• Your goal:
The result should be every line in the data below that carries the string "sáng".
▬▬▬
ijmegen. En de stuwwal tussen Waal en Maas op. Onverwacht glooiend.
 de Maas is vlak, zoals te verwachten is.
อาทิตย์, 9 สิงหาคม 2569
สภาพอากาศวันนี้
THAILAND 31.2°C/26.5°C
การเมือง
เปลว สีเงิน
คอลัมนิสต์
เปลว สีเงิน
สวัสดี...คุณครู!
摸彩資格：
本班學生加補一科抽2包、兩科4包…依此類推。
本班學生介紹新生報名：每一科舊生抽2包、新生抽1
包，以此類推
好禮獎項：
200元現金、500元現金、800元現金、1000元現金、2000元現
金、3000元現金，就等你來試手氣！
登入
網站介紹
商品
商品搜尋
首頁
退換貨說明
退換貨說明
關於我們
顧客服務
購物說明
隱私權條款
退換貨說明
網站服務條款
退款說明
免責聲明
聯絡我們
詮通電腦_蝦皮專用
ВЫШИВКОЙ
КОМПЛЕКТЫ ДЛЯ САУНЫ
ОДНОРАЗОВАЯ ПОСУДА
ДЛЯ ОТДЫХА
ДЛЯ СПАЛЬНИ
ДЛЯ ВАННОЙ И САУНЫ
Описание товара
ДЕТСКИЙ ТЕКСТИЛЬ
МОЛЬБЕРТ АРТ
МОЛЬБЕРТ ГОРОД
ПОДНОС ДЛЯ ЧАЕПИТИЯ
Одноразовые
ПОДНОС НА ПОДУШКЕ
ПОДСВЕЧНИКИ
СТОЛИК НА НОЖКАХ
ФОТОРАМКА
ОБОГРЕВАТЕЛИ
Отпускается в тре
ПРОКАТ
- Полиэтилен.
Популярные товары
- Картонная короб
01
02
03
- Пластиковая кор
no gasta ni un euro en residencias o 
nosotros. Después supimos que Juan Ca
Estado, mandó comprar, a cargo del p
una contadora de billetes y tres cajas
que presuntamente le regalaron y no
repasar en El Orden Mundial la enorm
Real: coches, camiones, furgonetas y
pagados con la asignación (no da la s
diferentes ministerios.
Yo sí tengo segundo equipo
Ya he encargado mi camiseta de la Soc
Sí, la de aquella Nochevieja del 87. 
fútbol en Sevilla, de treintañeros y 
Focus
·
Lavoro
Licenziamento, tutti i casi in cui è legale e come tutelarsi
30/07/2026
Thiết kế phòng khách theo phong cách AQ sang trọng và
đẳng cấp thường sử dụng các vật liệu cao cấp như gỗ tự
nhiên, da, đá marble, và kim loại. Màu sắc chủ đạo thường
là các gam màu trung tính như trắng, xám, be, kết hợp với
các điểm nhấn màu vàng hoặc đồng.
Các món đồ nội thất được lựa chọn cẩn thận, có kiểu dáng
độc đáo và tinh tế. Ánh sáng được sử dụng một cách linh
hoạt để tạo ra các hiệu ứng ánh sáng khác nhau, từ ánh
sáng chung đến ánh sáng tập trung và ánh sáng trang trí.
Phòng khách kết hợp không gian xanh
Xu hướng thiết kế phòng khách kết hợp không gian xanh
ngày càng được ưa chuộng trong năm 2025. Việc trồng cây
▬▬▬
• Response:
độc đáo và tinh tế. Ánh sáng được sử dụng một cách linh
hoạt để tạo ra các hiệu ứng ánh sáng khác nhau, từ ánh
sáng chung đến ánh sáng tập trung và ánh sáng trang trí.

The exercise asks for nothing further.